Exercise materials: Begin

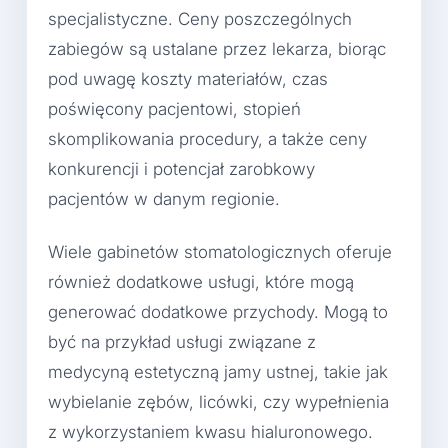
specjalistyczne. Ceny poszczególnych
zabiegów są ustalane przez lekarza, biorąc
pod uwagę koszty materiałów, czas
poświęcony pacjentowi, stopień
skomplikowania procedury, a także ceny
konkurencji i potencjał zarobkowy
pacjentów w danym regionie.
Wiele gabinetów stomatologicznych oferuje
również dodatkowe usługi, które mogą
generować dodatkowe przychody. Mogą to
być na przykład usługi związane z
medycyną estetyczną jamy ustnej, takie jak
wybielanie zębów, licówki, czy wypełnienia
z wykorzystaniem kwasu hialuronowego.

Exercise materials: End

Work order
The lines from the one containing "również dodatkowe usługi, które mogą" to the final line of the listing above must be set down exactly, both included.

Result
również dodatkowe usługi, które mogą
generować dodatkowe przychody. Mogą to
być na przykład usługi związane z
medycyną estetyczną jamy ustnej, takie jak
wybielanie zębów, licówki, czy wypełnienia
z wykorzystaniem kwasu hialuronowego.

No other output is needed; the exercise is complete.